[Opening DATA LISTING section]

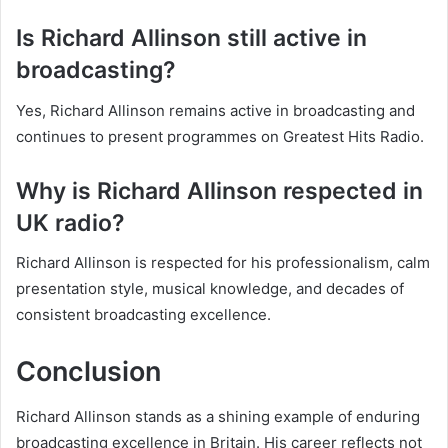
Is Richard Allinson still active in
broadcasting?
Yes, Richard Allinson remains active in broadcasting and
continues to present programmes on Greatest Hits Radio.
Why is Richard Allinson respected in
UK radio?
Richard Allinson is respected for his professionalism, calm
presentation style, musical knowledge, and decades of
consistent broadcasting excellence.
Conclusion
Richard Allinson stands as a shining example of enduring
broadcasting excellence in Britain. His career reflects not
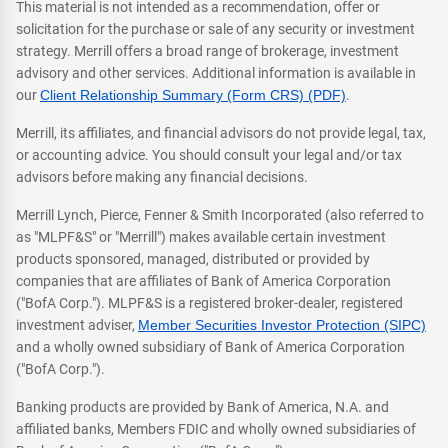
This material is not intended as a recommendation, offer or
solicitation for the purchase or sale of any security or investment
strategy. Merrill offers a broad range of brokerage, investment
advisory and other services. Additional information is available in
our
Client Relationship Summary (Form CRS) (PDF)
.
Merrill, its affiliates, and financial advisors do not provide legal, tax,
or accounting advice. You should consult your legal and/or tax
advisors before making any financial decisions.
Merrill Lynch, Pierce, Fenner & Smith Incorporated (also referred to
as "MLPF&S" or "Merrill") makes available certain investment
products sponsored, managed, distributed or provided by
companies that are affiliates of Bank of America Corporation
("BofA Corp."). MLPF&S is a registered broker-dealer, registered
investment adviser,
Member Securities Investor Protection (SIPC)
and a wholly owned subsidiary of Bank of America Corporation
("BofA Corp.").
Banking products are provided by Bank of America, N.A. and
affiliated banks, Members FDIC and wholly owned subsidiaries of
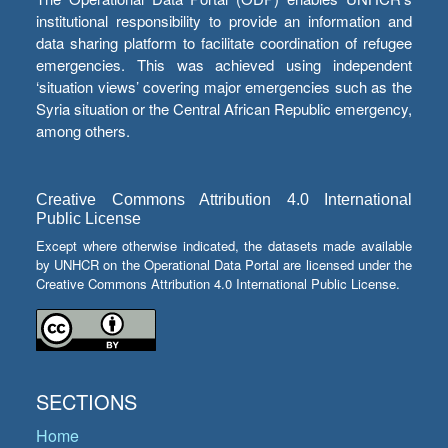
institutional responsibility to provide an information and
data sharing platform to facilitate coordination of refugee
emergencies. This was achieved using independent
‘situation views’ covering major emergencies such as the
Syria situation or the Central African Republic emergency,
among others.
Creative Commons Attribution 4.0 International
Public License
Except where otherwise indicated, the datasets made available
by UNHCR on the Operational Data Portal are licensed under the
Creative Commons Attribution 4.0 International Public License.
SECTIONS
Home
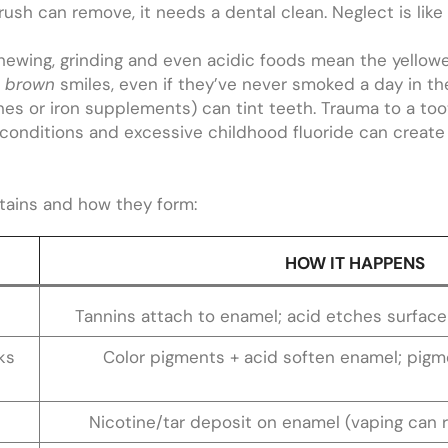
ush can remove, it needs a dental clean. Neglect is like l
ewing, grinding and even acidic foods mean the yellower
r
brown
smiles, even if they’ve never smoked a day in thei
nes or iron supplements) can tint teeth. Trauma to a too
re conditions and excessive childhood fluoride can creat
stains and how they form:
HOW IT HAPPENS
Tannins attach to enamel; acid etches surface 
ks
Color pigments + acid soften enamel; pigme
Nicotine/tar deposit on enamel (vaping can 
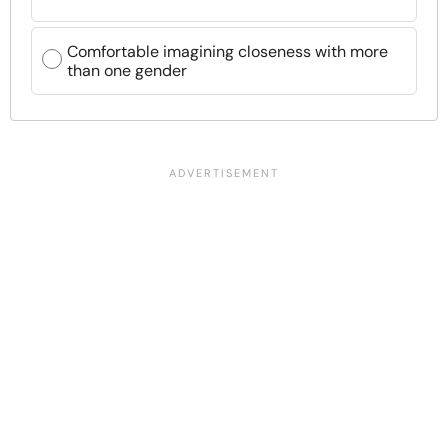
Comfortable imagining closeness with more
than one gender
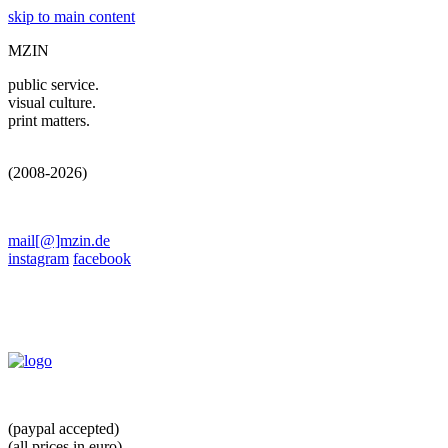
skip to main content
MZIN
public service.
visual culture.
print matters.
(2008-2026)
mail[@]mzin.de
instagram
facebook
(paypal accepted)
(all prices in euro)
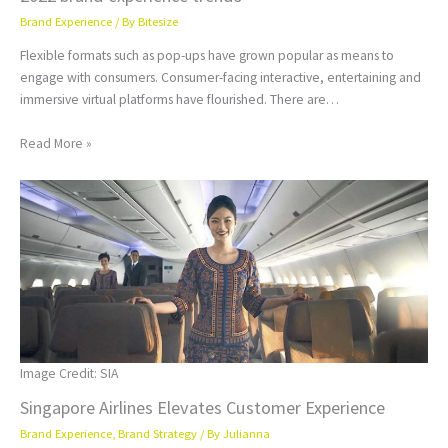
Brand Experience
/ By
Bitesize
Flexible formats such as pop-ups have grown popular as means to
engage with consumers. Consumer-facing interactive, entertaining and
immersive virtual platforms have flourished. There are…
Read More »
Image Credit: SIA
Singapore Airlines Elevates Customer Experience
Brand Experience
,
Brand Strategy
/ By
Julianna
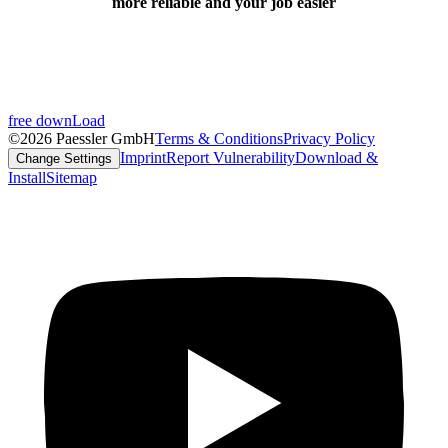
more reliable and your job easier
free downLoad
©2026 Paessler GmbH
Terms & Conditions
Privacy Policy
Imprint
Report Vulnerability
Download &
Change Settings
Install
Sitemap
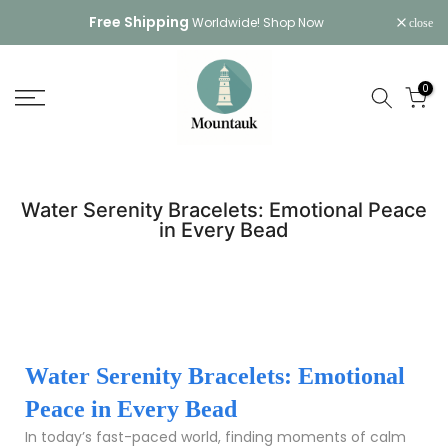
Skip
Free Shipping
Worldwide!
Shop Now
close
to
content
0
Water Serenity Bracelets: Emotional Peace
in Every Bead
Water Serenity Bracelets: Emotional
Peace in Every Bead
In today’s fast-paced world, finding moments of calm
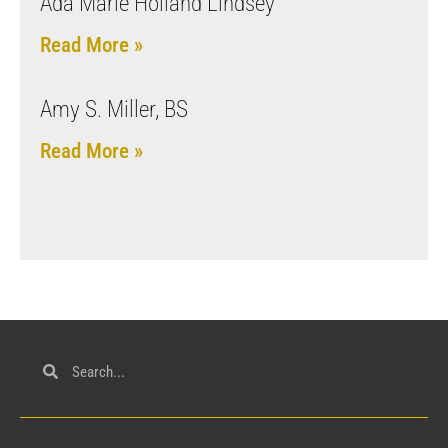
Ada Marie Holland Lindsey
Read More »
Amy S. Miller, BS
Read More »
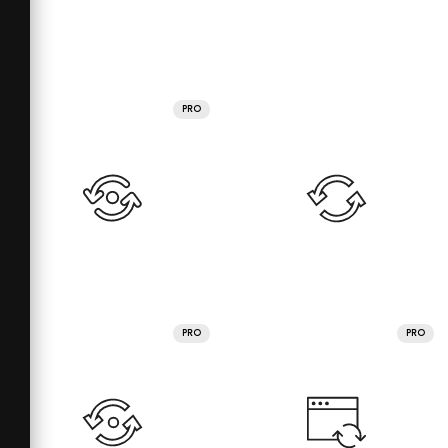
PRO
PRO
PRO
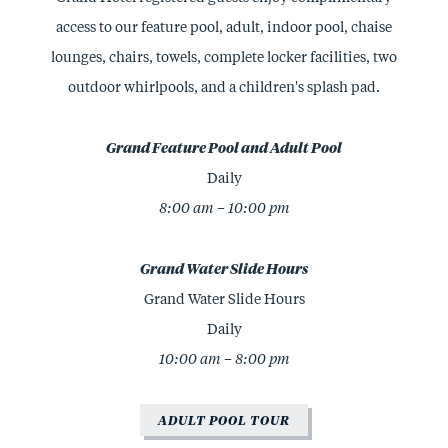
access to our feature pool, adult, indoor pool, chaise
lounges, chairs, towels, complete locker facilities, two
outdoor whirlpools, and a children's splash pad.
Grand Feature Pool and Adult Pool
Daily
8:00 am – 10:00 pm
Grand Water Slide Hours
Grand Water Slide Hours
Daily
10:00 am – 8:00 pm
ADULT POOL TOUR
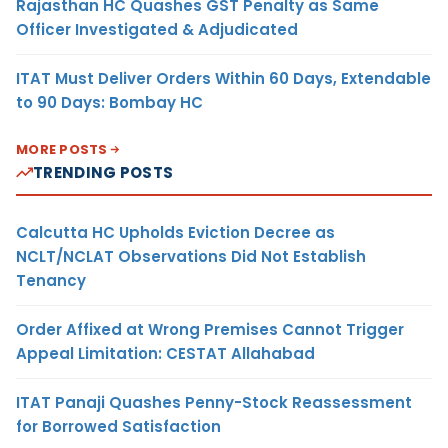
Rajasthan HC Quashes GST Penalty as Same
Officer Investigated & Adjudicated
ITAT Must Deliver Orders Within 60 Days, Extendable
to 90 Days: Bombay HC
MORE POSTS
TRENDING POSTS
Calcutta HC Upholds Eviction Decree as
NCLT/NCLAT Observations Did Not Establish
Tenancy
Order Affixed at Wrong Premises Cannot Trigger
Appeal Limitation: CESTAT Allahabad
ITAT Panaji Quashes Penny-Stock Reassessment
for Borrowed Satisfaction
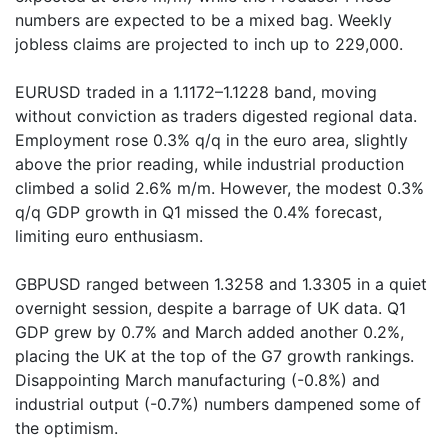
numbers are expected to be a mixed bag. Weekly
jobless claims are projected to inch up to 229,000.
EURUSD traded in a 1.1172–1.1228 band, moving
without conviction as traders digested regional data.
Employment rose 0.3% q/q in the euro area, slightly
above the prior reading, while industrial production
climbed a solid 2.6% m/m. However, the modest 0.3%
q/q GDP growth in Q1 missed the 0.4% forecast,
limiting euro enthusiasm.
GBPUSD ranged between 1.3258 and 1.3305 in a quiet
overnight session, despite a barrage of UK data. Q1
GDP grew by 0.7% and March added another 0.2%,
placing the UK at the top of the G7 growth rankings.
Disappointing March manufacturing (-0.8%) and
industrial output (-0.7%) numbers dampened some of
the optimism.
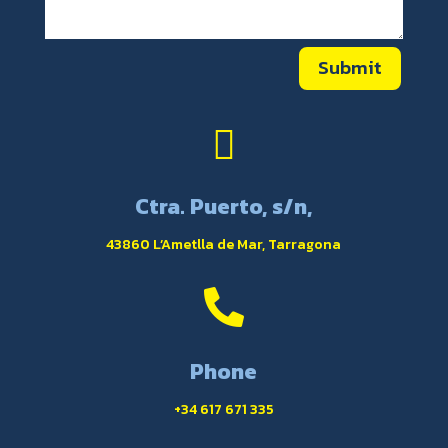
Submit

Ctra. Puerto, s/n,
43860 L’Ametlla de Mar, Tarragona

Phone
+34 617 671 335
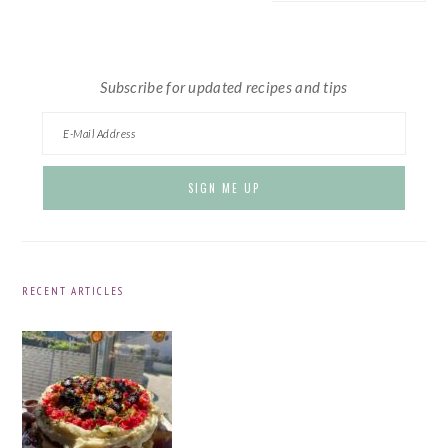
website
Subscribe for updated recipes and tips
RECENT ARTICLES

[Closing DATA LISTING section]

**PROBLEM:** In the listing above, the required lines run from the line with "Richard Allinson is" through the line with "This material is". Output exactly those lines, omitting pictures.

**RESULT OF THIS TASK:**
Richard Allinson is respected for his professionalism, calm
presentation style, musical knowledge, and decades of
consistent broadcasting excellence.
Conclusion
Richard Allinson stands as a shining example of enduring
broadcasting excellence in Britain. His career reflects not
This material is not intended as a recommendation, offer or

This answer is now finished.